- [THE TASK]:
Images excluded, repeat each entry below exactly.

-------- RECORDS FOR THIS TASK --------

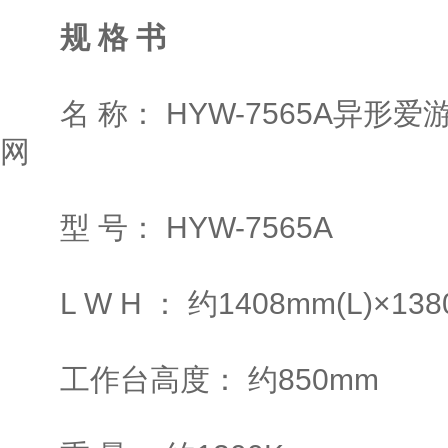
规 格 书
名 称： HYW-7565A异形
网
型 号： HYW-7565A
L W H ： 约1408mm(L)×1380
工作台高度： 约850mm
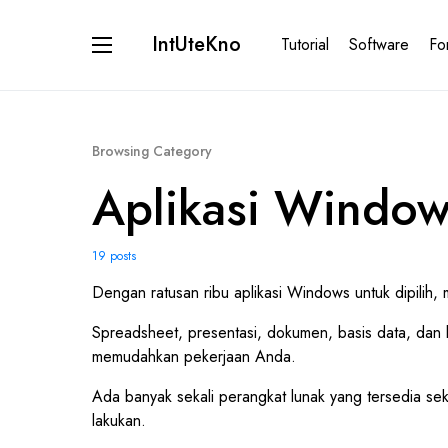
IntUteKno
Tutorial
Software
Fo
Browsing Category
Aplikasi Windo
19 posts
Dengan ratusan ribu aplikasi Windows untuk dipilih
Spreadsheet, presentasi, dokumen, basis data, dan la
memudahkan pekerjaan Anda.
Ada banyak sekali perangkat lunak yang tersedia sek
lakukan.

--------

- [RESPONSE TO THE TASK]:
规 格 书
名 称： HYW-7565A异形
网
型 号： HYW-7565A
L W H ： 约1408mm(L)×1380
工作台高度： 约850mm
IntUteKno
Tutorial
Software
Fo
Browsing Category
Aplikasi Windo
19 posts
Dengan ratusan ribu aplikasi Windows untuk dipilih
Spreadsheet, presentasi, dokumen, basis data, dan la
memudahkan pekerjaan Anda.
Ada banyak sekali perangkat lunak yang tersedia sek
lakukan.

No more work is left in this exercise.